Yes, this was probably a “bad” day for that restless soul. But why? Jesus was offering him sunlight: himself, his presence. The man chose to remain in the I-cloud, so to speak, of himself and his own stuff. Yes, I know I may be sounding starry-eyed here, but the sun is always there even if the clouds at times suggest otherwise. Even monsoons eventually dissipate. 

So, I had two “bad days” to start my retreat, wondering when God might break through, resisting restless temptations to “do” something, which I had sworn off. The spiritual landscape then changed. Dramatically. It was about 9:15 a.m. I am at a Benedictine Monastery and had joined the monks at 5:30 A.M. with Vigil, then Lauds. An hour after a simple breakfast and Mass, I was feeling I had done all the “holy” things. My prayers were in. But I was not feeling very “spiritual.” In fact, I could liken my state of paralysis to the predicament of Han Solo, stuck in that muck in an episode of “Star Wars.” Living and partly living, as T.S. Eliot might say.

Apparently, that’s just where God needed me to be. Suddenly, biblically, on the third day, outside my window, a swarm of swallows exploded — I have no other word for it — out of nowhere, soaring, looping and diving in droves with total glee and abandon. “Free as a bird” was suddenly more than a metaphor to me. This was pure joy, an exaltation of these tiny angels, reveling in flaunting their simple selves. Recall Jesus spoke of the “birds of the air,” who “neither toil nor spin,” but are fed by the heavenly Father. Well, for the better part of an hour, I was entranced by this revelation. Since then, it seems, the saints have been chattering away full voice: “Did you see this? Have you noticed that?” I can’t tell you how many of them have been flooding my mind with memories of their deeds and good counsel. Monica and Augustine, John Vianney, all the Teresas, and other saints in my life — some yet to be canonized.

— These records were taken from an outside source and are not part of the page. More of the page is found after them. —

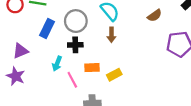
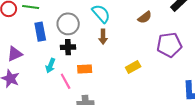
blue rectangle: (47, 28) -> (40, 32), turned -36
yellow rectangle: (114, 75) -> (133, 67), moved

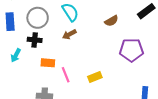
brown arrow: (103, 37) -> (69, 34), turned 56
yellow rectangle: (133, 67) -> (95, 77), moved
pink line: (66, 81) -> (66, 75), moved

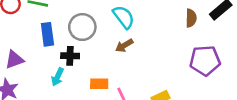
brown semicircle: (111, 21) -> (191, 18), moved, turned -56
black cross: (35, 40) -> (70, 56), moved

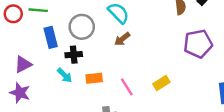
cyan arrow: (58, 77) -> (65, 75), turned -63
orange rectangle: (99, 84) -> (94, 78), moved

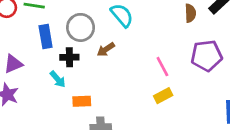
brown arrow: (122, 39) -> (106, 49), moved
orange rectangle: (94, 78) -> (82, 101), moved
pink line: (127, 87) -> (162, 67), moved

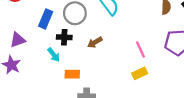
blue rectangle: (46, 36) -> (46, 19), turned 30
brown arrow: (106, 49) -> (95, 42), moved

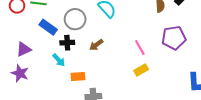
blue rectangle: (46, 19) -> (48, 27), turned -72

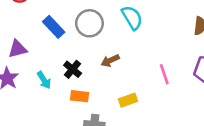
black cross: (67, 43) -> (73, 69), moved, turned 32
cyan arrow: (59, 60) -> (44, 80), moved
yellow rectangle: (141, 70) -> (128, 100), moved

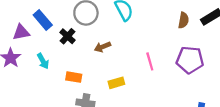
blue rectangle: (54, 27) -> (43, 20), moved
black cross: (73, 69) -> (68, 36), moved

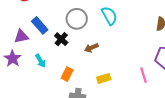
pink line: (150, 61) -> (144, 75), moved
orange rectangle: (74, 77) -> (67, 74), turned -72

Well, the swallows had a good day that morning, and I caught their attitude big time. One reason I am writing this is not only to encourage my dear readers as well to “wait for the Lord,” but to log a written record that I can come back to when I forget that God is most available to us when we come to our wits end, settle down, or just shut up. Seems I heard Mother Angelica say something like that once. Prayer is more about listening than talking. And it takes time to quiet down in our noisy nonsensical world. Our minds can be so full of worries about projects, plans, to-do lists — all the stuff we consider so important. Yet, if we dropped dead, they would persist. Others would inherit, as we ourselves do, those re-cycled charges heaped on our laps. Like the notorious holiday fruitcake no one wants or eats, but keeps getting passed around, how many of our cares are make-work, to convince ourselves that, “keeping busy,” we control our lives as we pass around trifles that neither save us nor bring us joy.

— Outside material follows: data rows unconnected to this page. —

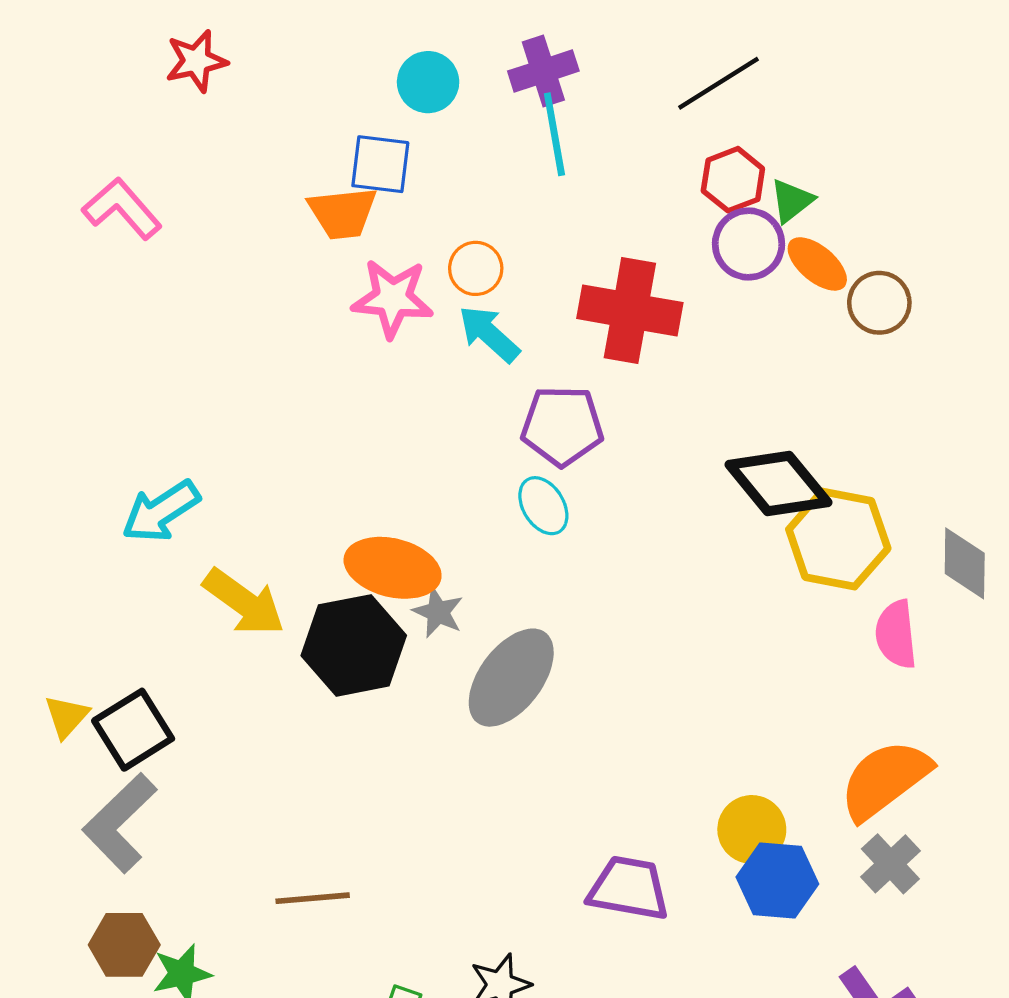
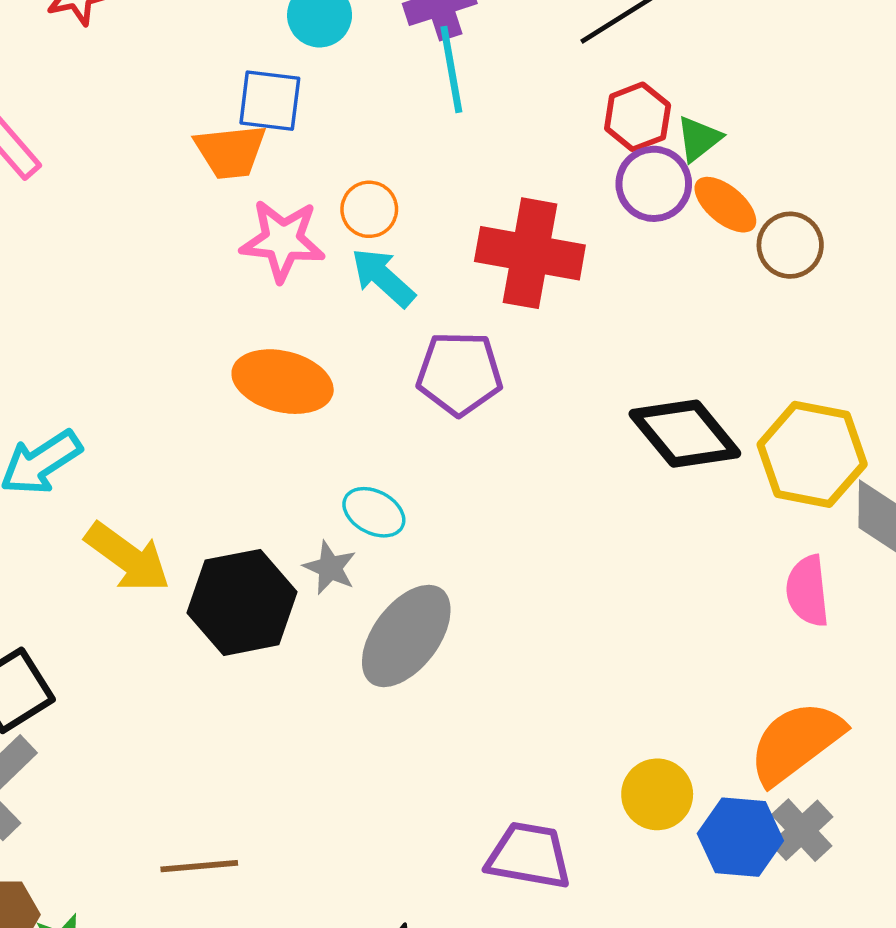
cyan ellipse: (543, 506) -> (374, 512), moved, turned -30
yellow hexagon: (838, 539) -> (812, 454), moved
orange ellipse: (393, 568) -> (283, 382), moved
blue hexagon: (777, 881) -> (740, 837), moved

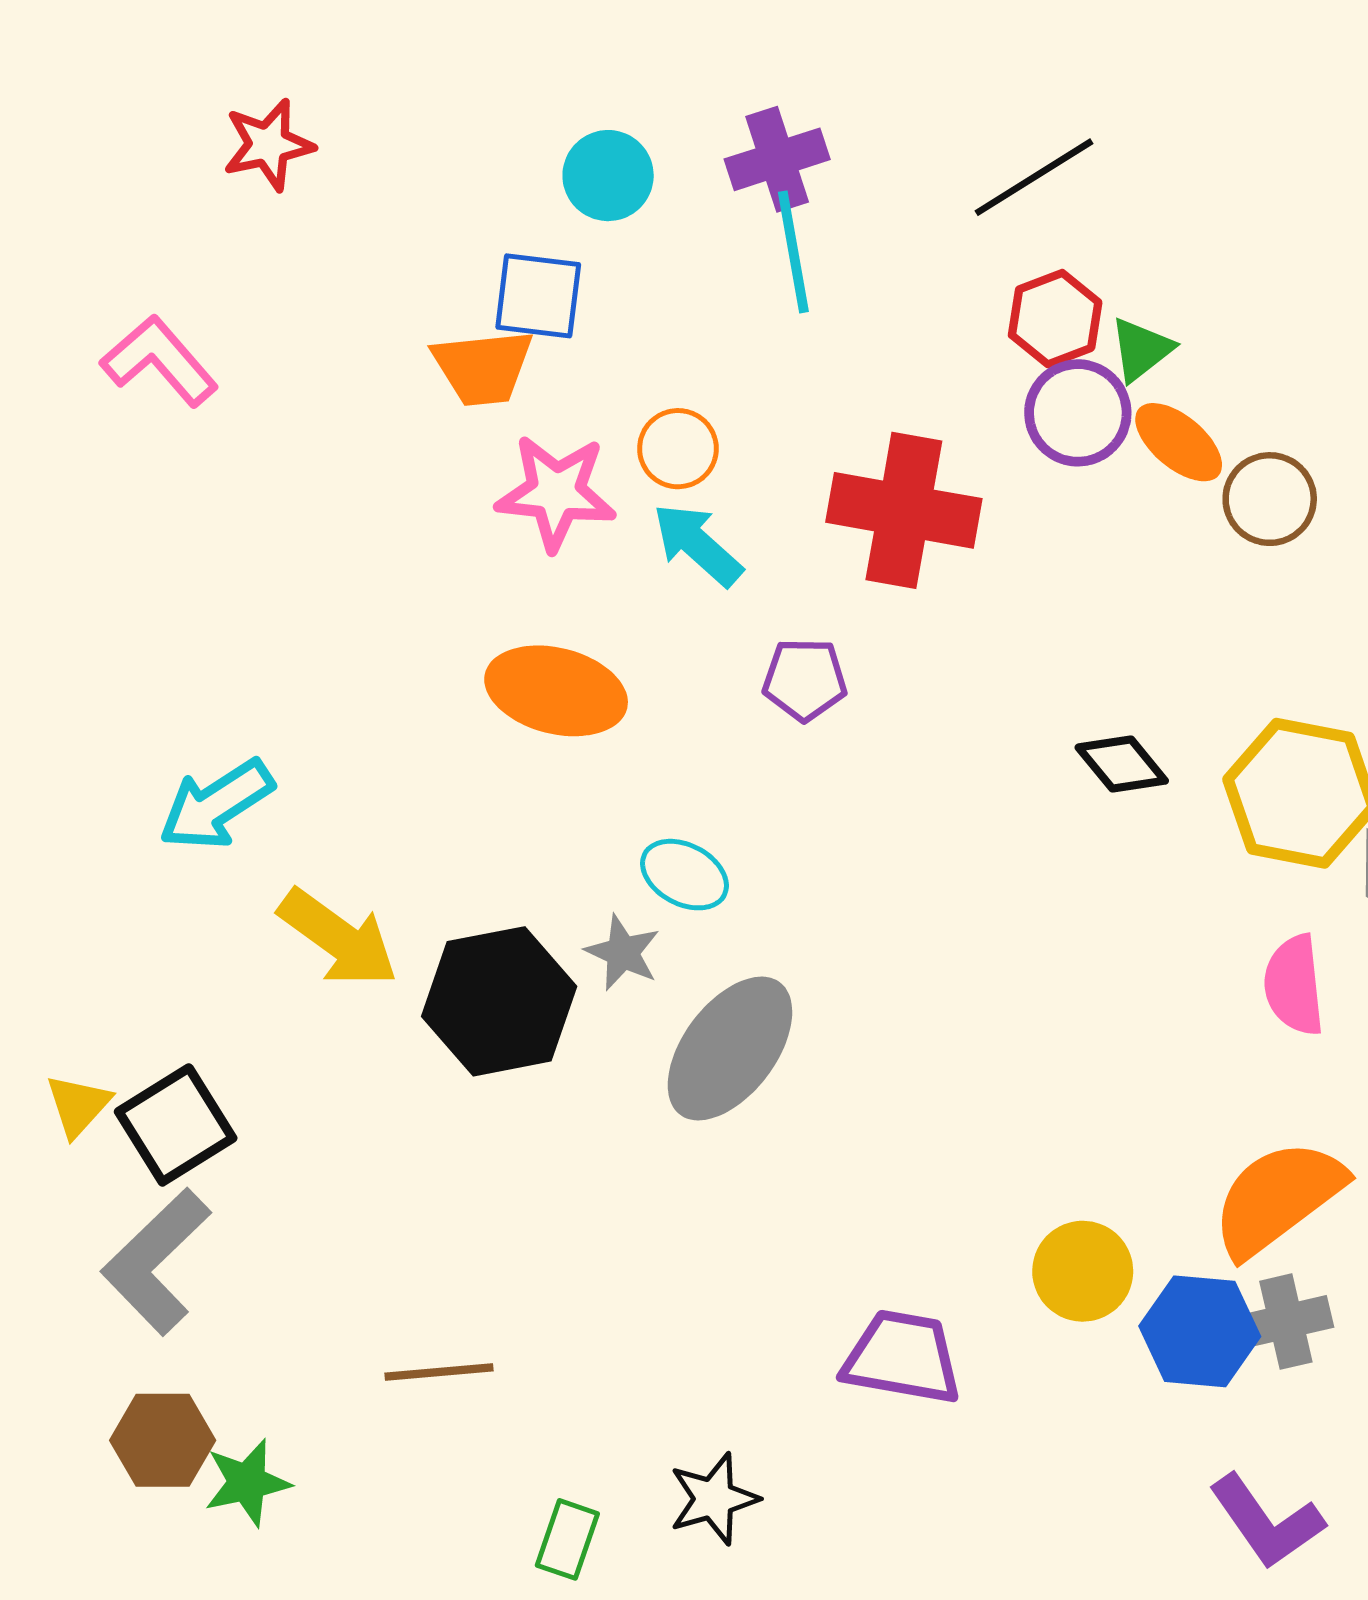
purple pentagon: (459, 373) -> (805, 679), size x0.7
black diamond: (685, 434) -> (1122, 764), size x0.6
gray cross: (802, 830) -> (1286, 1322), turned 30

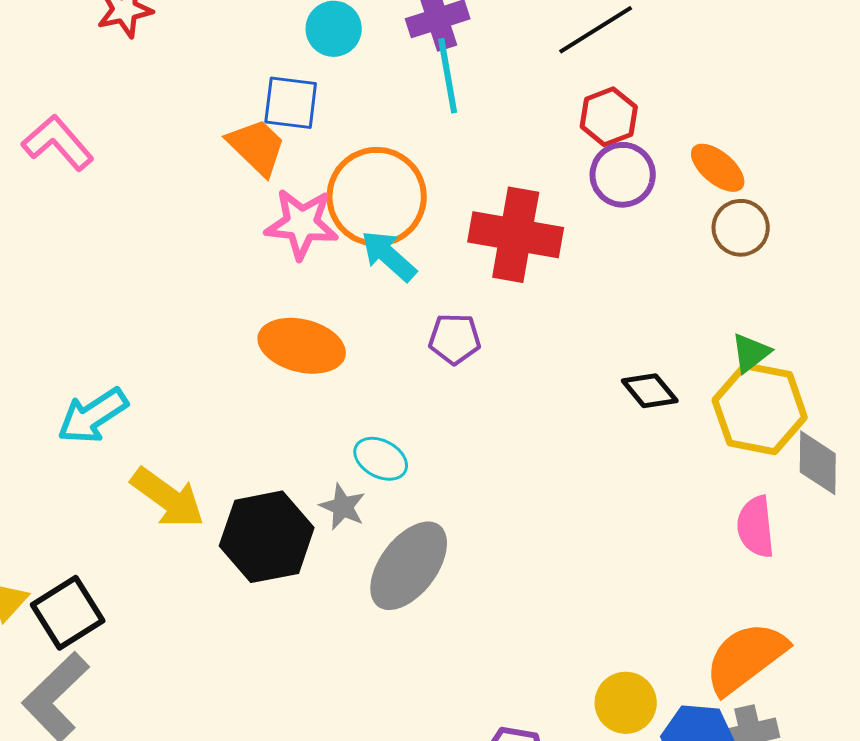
green triangle: (1141, 349) -> (751, 353), moved
orange trapezoid: (483, 367) -> (257, 147), turned -130
orange ellipse: (1179, 442) -> (718, 168), moved
orange circle: (678, 449) -> (377, 197), size x2.0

The Angelic Doctor, St. Thomas Aquinas — another saint that has been talking to me — after all his scholarly volumes, in the twilight of his life deemed them just “so much straw.” We can be thankful no one took his advice and burned them, but he became a saint not because of what he wrote, but whom he adored: “the Lord alone is my delight,” as the psalmist says. 

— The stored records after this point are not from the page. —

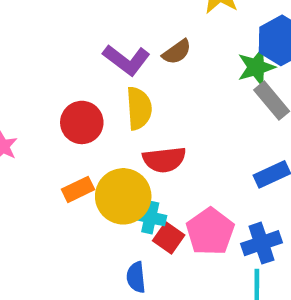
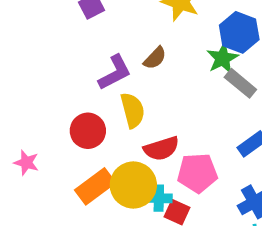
purple L-shape: (126, 60) -> (115, 72), turned -54
orange rectangle: (78, 189) -> (95, 186), size x1.5
pink pentagon: (210, 232) -> (197, 173), moved, turned -30

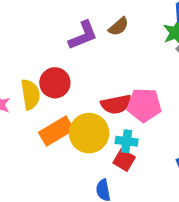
yellow semicircle: (133, 110) -> (30, 94), moved
pink pentagon: (197, 173) -> (144, 105), moved
cyan cross: (159, 198) -> (127, 141), moved

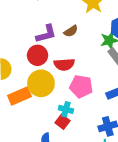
red circle: (55, 83) -> (37, 55), moved
red semicircle: (116, 104) -> (64, 64), moved
yellow circle: (89, 133) -> (41, 83), moved

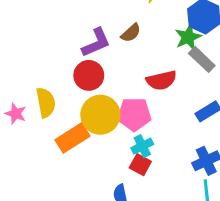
red semicircle: (64, 64) -> (161, 80), moved
pink pentagon: (81, 86) -> (134, 114), moved
cyan cross: (66, 109) -> (142, 146), turned -32

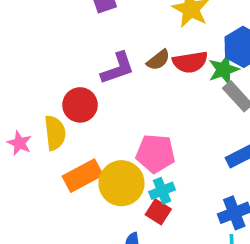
red circle: (89, 75) -> (80, 105), moved
red semicircle: (161, 80) -> (190, 62), moved
yellow circle: (100, 115) -> (121, 183), moved

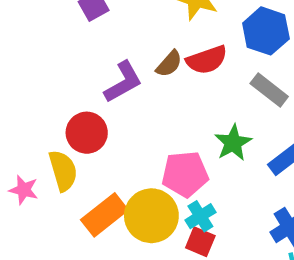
green star: (224, 70) -> (233, 143), moved

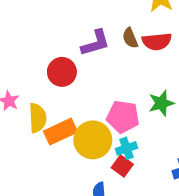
brown semicircle: (169, 64) -> (130, 38), turned 102
yellow semicircle: (63, 171) -> (38, 118), moved

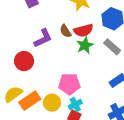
green star: (161, 103) -> (85, 45), moved
yellow semicircle: (38, 118) -> (13, 94), turned -114
yellow circle: (93, 140) -> (52, 103), size x0.7

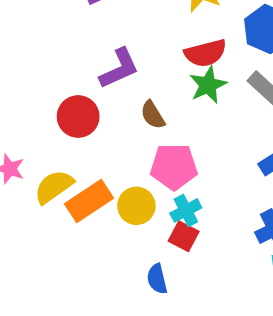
brown semicircle: (65, 31) -> (153, 115), moved

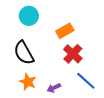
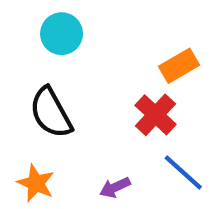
orange rectangle: (65, 31) -> (179, 66), moved
orange star: (28, 82) -> (36, 183), moved

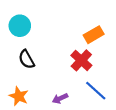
cyan circle: (62, 34) -> (20, 26), moved
black semicircle: (51, 113) -> (27, 59), size x0.7

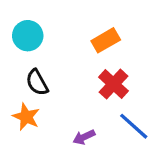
orange rectangle: (94, 35) -> (106, 40), moved
orange star: (19, 96) -> (26, 117), moved

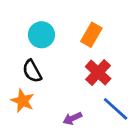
cyan circle: (28, 36) -> (41, 35), moved
orange rectangle: (106, 40) -> (91, 35), turned -30

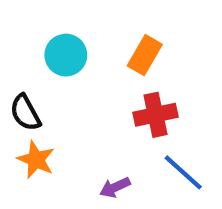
black semicircle: (32, 71) -> (25, 113), moved
red cross: (98, 73) -> (155, 115), turned 35

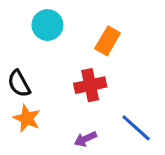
cyan circle: (66, 55) -> (47, 25), moved
red cross: (155, 115) -> (90, 85), moved

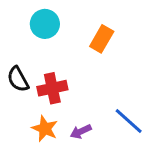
red cross: (90, 85) -> (52, 88), moved
orange star: (27, 118) -> (45, 129), moved

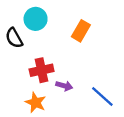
black semicircle: (18, 79) -> (14, 38), moved
purple arrow: (81, 132) -> (64, 86), moved, turned -140

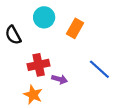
cyan circle: (36, 19) -> (44, 17), moved
blue line: (102, 97) -> (99, 69), moved

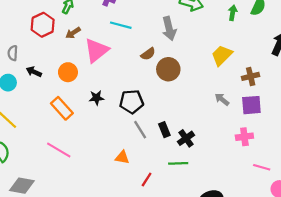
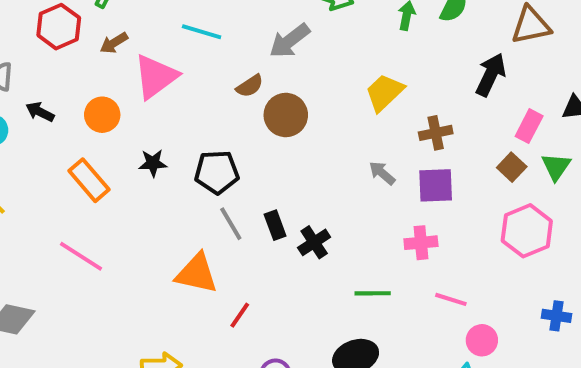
gray arrow: (169, 29) -> (290, 41), turned 65
orange triangle: (122, 157) -> (197, 273), size x1.6
green line: (178, 163) -> (373, 293), moved

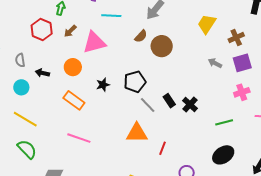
pink triangle: (156, 77) -> (94, 43), turned 35

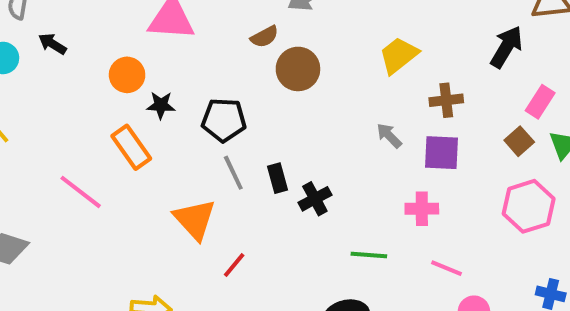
orange circle: (73, 67) -> (127, 75), moved
orange rectangle: (74, 100) -> (131, 147), moved
orange triangle: (137, 133) -> (195, 219), turned 30

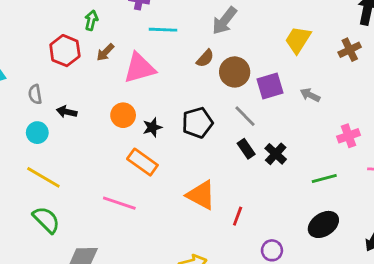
brown cross: (446, 100) -> (350, 50), moved
purple square: (441, 153) -> (270, 86), moved
gray line: (233, 173) -> (245, 116), moved

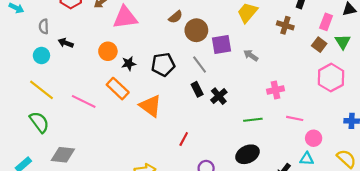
brown cross: (350, 50) -> (285, 25), turned 35
orange triangle: (201, 195) -> (150, 106), moved
pink line: (119, 203) -> (84, 101), moved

I don’t know what my voices may say tomorrow, but after the first two days, in monastic “silence,” it has become quite raucous spiritually. We eat meals silently here, with only the designated reader’s soothing tones. The halls are quiet. Nights are still. This has rekindled in my heart the conviction that life — real life — springs from within. The swallows certainly got my attention, but the music they were singing spoke to my soul, launching a spiritual tune-up that every heart needs from time to time, to realize we are surrounded by grace, and the lives and the voices of saints to remind us. There are no “bad” days.